Combine harvester

An open-cab combine.
Harvesting oats in a combine with enclosed, air-conditioned cab with rotary thresher and laser-guided hydraulic steering

The combine harvester, or simply combine, is a machine that harvests grain crops. It combines into a single operation processes that previously required three separate operations (reaping, binding and threshing). Among the crops harvested with a combine are wheat, oats, rye, barley, corn (maize), soybeans and flax (linseed). The waste straw left behind on the field is the remaining dried stems and leaves of the crop with limited nutrients which is either chopped and spread on the field or baled for feed and bedding for livestock.

Contents

History

Old Style Harvester found in the Henty, Australia region.

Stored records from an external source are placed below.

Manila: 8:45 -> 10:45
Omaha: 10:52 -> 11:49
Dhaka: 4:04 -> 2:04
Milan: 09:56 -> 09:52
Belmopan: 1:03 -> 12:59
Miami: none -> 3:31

The combine harvester was invented in the United States by Hiram Moore in 1834, and early versions were pulled by horse or mule teams.[1] By 1860, combine harvesters with a cutting width of several metres were used on American farms.[2] In 1882, the Australian Hugh Victor McKay had a similar idea and developed the first commercial combine harvester in 1885, the Sunshine Harvester.[3]

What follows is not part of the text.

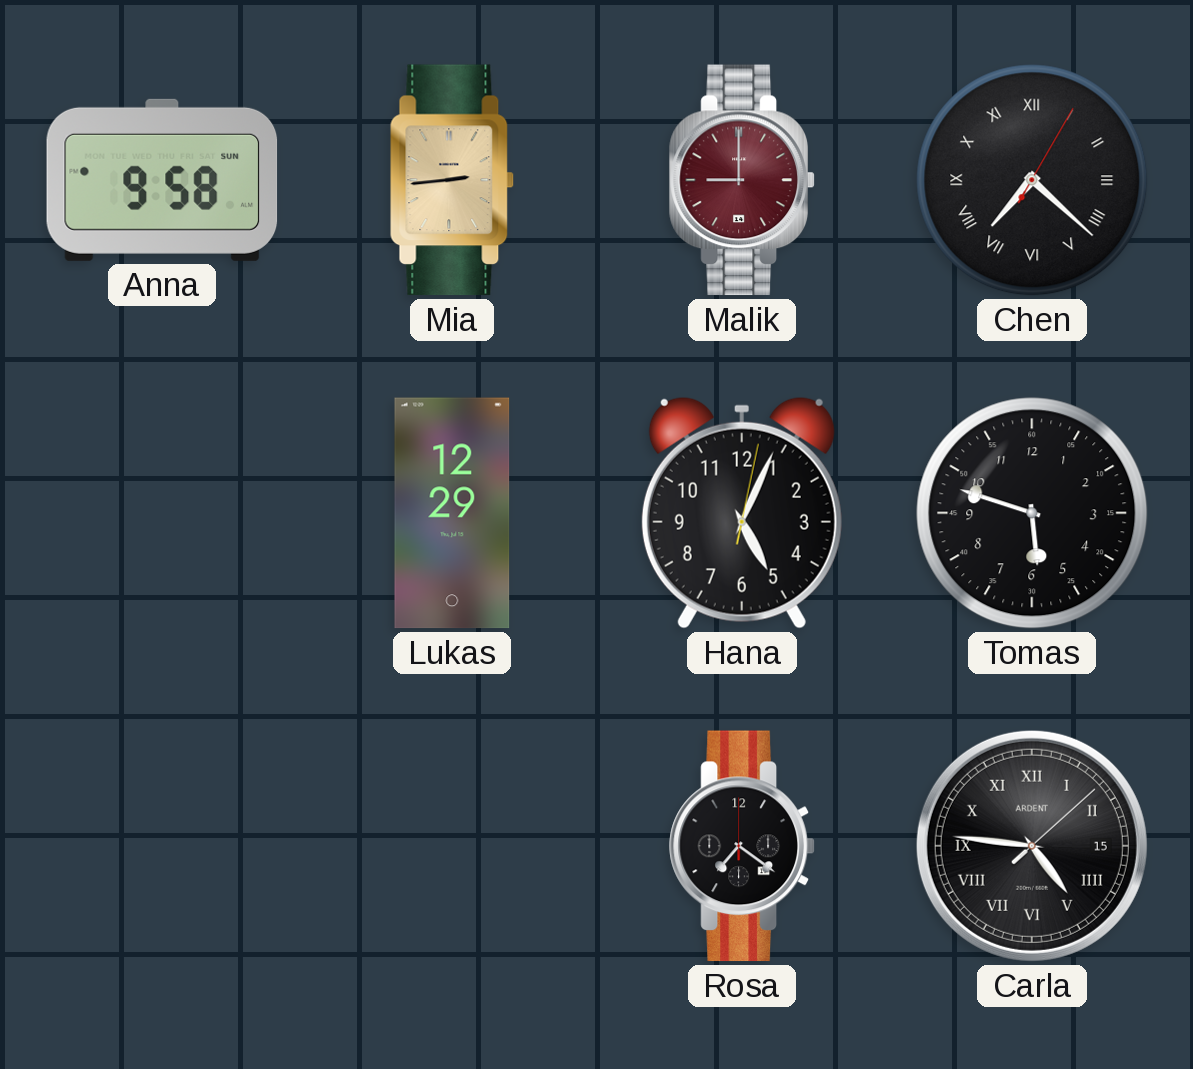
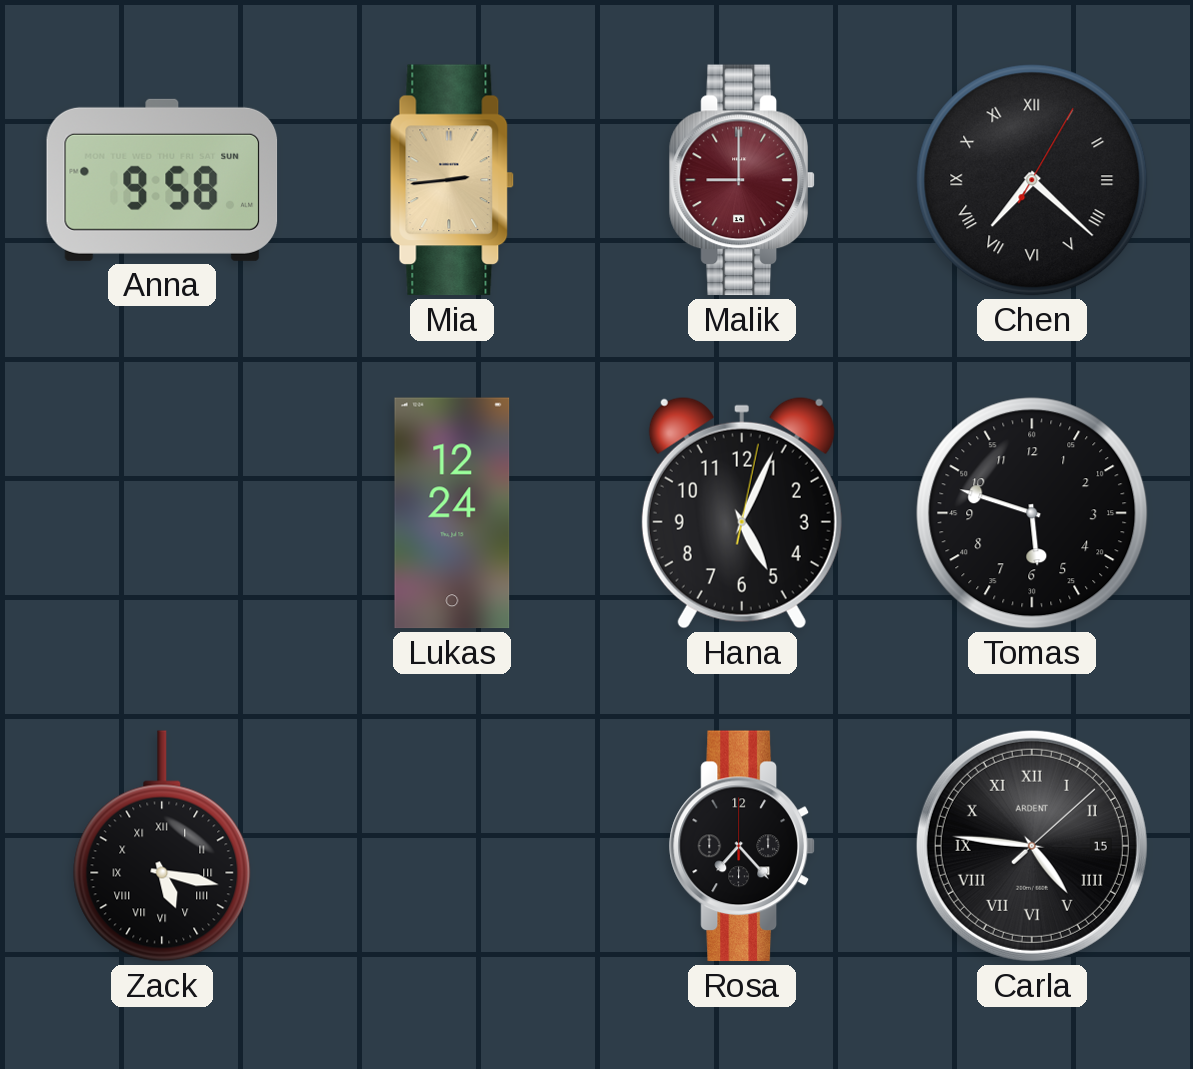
Lukas: 12:29 -> 12:24
Zack: none -> 5:17
Rosa: 7:21 -> 7:23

Combines, some of them quite large, were drawn by mule or horse teams and used a bull wheel to provide power. Later, steam power was used, and George Stockton Berry integrated the combine with a steam engine using straw to heat the boiler.[4]Tractor-drawn, PTO-powered combines were then used for a time. These combines used a shaker to separate the grain from the chaff and straw-walkers (grates with small teeth on an eccentric shaft) to eject the straw while retaining the grain. Tractor drawn combines evolved to have separate gas or diesel engines to power the grain separation.

In 1911, the Holt Manufacturing Company of California produced a self-propelled harvester.[5] In Australia in 1923, the patented Sunshine Auto Header was one of the first center-feeding self-propelled harvesters.[6] In 1923 in Kansas, the Curtis brothers and their Gleaner Manufacturing Company patented a self-propelled harvester which included several other modern improvements in grain handling.[7] Both the Gleaner and the Sunshine used Fordson engines. In 1929 Alfredo Rotania of Argentina patented a self-propelled harvester.[8] In 1937, the Australian-born Thomas Carroll, working for Massey-Harris in Canada, perfected a self-propelled model and in 1940 a lighter-weight model began to be marketed widely by the company.[9] In 1953, the European manufacturer CLAAS developed the first self-propelled combine harvester to be manufactured on that continent. Named 'Herkules', it could harvest up to 5 tons of wheat a day.[10] This newer kind of combine is still in use and is powered by diesel or gasoline engines. Until the self-cleaning rotary screen was invented in the mid 1960's combine engines suffered from overheating as the chaff spewed out when harvesting small grains would clog radiators, blocking the airflow needed for cooling.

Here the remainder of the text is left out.